O Tribunal recorrido, confirmando a decisão do Tribunal da Relação do Porto e a interpretação por este realizada das disposições em apreciação, tomou a regra de que a oposição à extradição 'só pode fundamentar-se em não ser o detido a pessoa reclamada ou em não se verificarem os pressupostos da extradição' (nº 2 do artigo 57º) em subordinação a um entendimento estrito da regra da não admissibilidade de 'prova alguma sobre os factos imputados ao extraditando' (nº 3 do artigo 49º). Aceitou, pois, decididamente, a ideia de que entre os 'pressupostos da extradição' não tem lugar a existência de indícios probatórios. O problema colocado é, no fundo, o de saber se viola a Constituição o regime resultante das normas impugnadas, na interpretação que delas fez o acórdão recorrido, e de acordo com o qual no processo de extradição está vedado ao tribunal conhecer da suficiência de prova indiciária da existência da infracção, e ao extraditando refutar indiciariamente os factos que servem de fundamento ao pedido de extradição.

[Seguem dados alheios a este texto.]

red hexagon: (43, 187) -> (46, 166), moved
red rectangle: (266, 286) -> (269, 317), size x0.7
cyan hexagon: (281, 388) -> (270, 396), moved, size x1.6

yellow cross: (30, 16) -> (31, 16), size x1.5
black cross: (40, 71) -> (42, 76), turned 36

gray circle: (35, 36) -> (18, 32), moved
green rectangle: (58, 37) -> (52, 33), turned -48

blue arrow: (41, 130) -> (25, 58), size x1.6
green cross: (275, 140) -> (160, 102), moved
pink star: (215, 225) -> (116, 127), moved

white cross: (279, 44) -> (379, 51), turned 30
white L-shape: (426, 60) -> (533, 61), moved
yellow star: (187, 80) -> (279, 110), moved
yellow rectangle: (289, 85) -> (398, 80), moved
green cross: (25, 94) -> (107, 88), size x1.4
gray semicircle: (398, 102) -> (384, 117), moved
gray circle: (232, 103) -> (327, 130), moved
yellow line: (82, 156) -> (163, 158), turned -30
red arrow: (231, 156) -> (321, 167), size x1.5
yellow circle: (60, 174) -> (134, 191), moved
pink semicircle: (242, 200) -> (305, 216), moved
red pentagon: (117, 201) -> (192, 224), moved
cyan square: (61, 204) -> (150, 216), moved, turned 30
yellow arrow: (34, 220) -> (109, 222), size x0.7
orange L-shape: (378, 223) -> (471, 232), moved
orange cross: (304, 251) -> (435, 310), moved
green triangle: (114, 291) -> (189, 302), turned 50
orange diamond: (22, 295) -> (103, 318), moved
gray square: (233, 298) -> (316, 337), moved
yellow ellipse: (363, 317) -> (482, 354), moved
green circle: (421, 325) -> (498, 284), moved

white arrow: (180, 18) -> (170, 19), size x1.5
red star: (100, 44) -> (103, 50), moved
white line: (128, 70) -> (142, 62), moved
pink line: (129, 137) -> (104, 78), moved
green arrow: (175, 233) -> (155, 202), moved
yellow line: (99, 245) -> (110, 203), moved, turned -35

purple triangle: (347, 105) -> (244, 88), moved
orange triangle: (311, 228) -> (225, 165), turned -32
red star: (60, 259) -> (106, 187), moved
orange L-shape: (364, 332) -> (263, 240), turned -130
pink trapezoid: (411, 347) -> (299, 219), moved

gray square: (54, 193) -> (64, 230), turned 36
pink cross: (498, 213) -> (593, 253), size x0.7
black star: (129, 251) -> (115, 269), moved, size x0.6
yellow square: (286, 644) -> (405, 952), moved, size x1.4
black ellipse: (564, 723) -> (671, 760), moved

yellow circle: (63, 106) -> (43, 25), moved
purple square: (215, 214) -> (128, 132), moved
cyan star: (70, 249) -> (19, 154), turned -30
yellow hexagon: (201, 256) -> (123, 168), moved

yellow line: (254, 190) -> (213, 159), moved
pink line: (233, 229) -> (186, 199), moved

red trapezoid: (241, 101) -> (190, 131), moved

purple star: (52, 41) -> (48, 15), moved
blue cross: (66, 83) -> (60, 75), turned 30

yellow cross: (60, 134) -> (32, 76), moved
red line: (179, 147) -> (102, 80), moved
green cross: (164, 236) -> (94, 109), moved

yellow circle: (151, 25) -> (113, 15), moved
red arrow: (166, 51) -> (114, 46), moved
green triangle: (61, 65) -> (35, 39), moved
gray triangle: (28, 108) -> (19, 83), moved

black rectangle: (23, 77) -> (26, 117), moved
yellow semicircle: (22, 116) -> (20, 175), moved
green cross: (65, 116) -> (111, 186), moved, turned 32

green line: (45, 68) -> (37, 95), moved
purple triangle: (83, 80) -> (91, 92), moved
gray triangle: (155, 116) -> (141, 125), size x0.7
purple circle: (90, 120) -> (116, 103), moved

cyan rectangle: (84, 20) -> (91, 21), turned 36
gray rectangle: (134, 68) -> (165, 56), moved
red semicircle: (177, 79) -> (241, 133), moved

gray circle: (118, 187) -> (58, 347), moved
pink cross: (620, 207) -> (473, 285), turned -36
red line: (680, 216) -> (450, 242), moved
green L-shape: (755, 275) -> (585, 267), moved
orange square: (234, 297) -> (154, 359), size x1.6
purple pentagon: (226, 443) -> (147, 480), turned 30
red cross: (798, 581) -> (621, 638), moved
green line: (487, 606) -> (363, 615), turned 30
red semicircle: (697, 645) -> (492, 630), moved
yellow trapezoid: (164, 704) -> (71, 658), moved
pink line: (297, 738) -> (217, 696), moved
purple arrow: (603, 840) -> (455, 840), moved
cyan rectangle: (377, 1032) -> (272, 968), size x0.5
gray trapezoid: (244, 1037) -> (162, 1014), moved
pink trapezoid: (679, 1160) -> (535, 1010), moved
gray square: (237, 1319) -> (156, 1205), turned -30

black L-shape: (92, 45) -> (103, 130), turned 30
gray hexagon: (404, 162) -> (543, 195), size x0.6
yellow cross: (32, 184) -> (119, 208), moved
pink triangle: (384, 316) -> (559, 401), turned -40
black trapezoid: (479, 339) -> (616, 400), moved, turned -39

9. A regulamentação do processo de extradição no Decreto-Lei nº
43/91 é em geral semelhante à resultante do Decreto-Lei nº 437/75 (não tendo também sido alterada, na sua estrutura fundamental, pela Lei nº 144/99, de 31 de Agosto), e alguns dos seus aspectos foram já objecto de apreciação pela jurisprudência deste Tribunal. Assim, cabe aqui recordar que o Tribunal Constitucional foi confrontado com o problema da constitucionalidade da norma do nº 3 do artigo 33º do Decreto-Lei nº
437/95, que, na fase de decisão judicial sobre a extradição, dispunha sobre a ordem de intervenção das partes para alegar, determinando que o defensor do extraditando deveria alegar antes do Ministério Público. O Tribunal, no seu acórdão nº 45/84 (Diário da República, II, de 10/11/84), começou por analisar a natureza do processo de extradição passiva, tendo concluído, a partir da análise da lei, e com o apoio da doutrina (GIOVANNI LEONE, Novissimo Digesto Italiano, vol. XIII, pág. 1170; FURTADO DOS SANTOS, Direito internacional penal e direito penal internacional, B.M.J. nº 92, p. 182) tratar-se de um processo penal 'complementar'. Em consequência, entendeu que tal processo deveria obedecer ao princípio do contraditório. Aí se afirmou: 'o princípio do contraditório – que, por imposição constitucional, deve ser assim respeitado na fase de julgamento do processo de extradição – mais não é do que a explicitação de uma certa vertente, talvez a mais importante, do direito de defesa, afirmado em termos gerais, para todo o processo criminal, no artigo 32º, nº 1, da lei básica'. Assim, por violação do princípio do contraditório, o Tribunal Constitucional julgou inconstitucional a norma impugnada, na parte em que definia a ordem das intervenção das partes para alegar.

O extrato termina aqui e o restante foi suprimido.